A wistful remembrance from a much older Kipps who takes the time to interrupt the flow of the narrator with an observation that expands upon the changes that have been made to his character since the events in the novel he is narrating took place.
“He had always blamed himself, at least in part, for what had happened to me…”
The last few words of this quote provide an ominous sense of foreshadowing that tells the reader they should be prepared to find exactly what happened to the narrator to cause another person to take the blame.
"Such things one must face."
Another bit of foreshadowing as Kipps reveals that he is intensely aware of the power of courage. The reader learns from this quote that courage is going to be required and there is within this admission more than a little sinister expectation of exactly what will be faced that requires such courage.
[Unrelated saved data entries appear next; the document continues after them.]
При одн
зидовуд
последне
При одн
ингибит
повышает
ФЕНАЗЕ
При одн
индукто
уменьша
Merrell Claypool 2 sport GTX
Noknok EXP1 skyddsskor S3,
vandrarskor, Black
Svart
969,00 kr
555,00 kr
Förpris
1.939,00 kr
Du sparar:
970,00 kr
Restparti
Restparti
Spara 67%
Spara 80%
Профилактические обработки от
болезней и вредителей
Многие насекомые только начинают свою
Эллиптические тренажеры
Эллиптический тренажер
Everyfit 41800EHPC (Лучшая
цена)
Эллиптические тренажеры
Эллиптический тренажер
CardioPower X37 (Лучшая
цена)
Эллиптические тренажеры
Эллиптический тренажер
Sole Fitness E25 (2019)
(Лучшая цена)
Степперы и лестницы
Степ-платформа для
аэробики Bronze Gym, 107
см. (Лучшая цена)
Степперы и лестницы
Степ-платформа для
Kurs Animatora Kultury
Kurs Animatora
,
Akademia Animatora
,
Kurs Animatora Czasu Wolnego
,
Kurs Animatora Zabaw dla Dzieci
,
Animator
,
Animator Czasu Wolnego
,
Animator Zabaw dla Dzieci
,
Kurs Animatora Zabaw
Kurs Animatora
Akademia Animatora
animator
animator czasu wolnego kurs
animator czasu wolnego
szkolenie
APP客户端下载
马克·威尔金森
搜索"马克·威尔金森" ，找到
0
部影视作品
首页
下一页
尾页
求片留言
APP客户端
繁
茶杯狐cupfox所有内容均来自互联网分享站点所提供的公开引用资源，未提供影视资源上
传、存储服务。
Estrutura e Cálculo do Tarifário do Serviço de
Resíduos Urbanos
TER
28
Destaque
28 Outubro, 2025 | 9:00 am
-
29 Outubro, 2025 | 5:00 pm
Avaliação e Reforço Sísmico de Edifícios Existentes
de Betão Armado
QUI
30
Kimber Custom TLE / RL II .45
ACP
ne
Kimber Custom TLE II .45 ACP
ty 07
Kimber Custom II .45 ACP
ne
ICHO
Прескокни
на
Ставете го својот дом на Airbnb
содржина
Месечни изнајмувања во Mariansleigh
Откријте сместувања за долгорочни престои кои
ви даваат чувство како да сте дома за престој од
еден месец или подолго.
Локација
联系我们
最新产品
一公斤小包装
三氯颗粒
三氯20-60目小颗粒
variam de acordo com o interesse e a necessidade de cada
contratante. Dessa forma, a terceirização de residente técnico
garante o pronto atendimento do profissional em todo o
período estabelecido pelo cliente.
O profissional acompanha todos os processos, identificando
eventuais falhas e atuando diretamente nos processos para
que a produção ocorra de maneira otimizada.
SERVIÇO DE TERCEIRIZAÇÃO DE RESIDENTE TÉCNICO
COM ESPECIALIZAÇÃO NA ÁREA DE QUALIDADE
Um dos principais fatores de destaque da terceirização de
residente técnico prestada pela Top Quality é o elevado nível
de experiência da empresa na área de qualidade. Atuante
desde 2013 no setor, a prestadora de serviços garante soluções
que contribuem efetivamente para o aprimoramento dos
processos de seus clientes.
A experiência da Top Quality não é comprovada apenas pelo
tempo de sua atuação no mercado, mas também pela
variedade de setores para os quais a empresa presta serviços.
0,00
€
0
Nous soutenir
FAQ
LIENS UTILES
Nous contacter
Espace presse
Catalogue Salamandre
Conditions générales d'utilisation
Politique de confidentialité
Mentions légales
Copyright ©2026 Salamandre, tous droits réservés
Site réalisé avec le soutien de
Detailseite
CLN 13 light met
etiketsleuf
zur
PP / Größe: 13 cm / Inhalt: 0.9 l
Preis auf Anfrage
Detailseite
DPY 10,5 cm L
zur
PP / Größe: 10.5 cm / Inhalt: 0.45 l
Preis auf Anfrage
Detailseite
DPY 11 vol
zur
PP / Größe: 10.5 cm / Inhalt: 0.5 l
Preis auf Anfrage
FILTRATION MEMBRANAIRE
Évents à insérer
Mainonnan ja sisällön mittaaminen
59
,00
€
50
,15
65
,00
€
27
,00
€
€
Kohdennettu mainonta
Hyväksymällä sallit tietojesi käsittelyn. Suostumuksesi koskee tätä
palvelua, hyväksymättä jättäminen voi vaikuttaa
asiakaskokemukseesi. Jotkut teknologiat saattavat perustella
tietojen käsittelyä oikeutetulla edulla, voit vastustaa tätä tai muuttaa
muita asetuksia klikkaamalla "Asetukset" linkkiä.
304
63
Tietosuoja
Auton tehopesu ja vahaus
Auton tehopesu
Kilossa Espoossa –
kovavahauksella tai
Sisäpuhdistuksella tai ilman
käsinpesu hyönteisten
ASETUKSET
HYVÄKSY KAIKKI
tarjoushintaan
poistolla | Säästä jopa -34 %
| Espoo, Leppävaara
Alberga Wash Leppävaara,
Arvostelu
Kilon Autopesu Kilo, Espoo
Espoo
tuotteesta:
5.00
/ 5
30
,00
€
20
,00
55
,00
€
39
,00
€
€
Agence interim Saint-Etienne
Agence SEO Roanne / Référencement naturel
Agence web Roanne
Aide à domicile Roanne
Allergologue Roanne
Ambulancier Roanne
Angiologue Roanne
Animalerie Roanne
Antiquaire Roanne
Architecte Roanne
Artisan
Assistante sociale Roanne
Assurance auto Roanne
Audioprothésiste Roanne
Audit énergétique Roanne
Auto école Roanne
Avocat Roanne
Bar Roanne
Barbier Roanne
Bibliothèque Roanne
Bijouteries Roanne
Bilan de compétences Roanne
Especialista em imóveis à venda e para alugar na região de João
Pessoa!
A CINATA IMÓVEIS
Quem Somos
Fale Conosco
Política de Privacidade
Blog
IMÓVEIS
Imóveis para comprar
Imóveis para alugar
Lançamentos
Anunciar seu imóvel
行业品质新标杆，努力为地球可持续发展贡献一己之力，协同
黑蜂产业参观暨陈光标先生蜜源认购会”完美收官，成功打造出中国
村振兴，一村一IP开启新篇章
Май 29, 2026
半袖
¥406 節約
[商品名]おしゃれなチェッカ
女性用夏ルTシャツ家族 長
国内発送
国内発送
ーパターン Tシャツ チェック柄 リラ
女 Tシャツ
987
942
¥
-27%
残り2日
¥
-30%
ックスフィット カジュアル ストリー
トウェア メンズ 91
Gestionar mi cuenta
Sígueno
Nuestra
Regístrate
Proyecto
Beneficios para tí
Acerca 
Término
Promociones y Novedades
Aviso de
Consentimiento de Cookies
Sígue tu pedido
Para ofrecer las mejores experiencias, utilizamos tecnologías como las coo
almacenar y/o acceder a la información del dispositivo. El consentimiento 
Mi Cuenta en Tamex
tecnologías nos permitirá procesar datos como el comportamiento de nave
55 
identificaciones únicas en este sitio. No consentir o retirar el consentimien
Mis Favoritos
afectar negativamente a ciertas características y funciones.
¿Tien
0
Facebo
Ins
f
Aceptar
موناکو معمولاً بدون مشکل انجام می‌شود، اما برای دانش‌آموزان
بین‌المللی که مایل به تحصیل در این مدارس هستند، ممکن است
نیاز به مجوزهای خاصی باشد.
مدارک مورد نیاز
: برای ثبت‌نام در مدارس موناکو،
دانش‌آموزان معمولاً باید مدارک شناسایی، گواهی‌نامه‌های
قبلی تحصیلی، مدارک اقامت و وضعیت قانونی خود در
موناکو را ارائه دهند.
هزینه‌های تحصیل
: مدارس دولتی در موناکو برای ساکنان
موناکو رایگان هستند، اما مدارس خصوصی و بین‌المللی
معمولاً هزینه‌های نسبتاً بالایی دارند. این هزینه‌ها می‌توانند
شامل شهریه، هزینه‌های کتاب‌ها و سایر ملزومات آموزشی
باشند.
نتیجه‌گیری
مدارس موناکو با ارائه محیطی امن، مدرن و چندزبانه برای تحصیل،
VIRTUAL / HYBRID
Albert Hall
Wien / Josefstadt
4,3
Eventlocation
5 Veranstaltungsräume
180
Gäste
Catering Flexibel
“A tall, gaunt house of gray stone with a slate roof…”
Personification. The house itself here becomes invested with a foreboding and gloomy countenance equitable to the titular woman in black, thus enhancing the concept of the story as one about a ghost haunting.
“And then, quite suddenly, I saw her.”
The “her” is obvious. The understatement is an excellent example of the subtlety of the utilization of horror motifs and conventions in the narrative.
“This time, there was no merciful loss of consciousness, I was forced to live through it all, every minute and then every day thereafter for ten long months…”
The horror. The horror. The horror that the Woman in Black has lived with all her life is one that is eternal. Here the narrator suggests that horror is an infinite experience for everyone. No matter their part in the horror or the intensity of the horror. It never ends. It is inexorably infinite.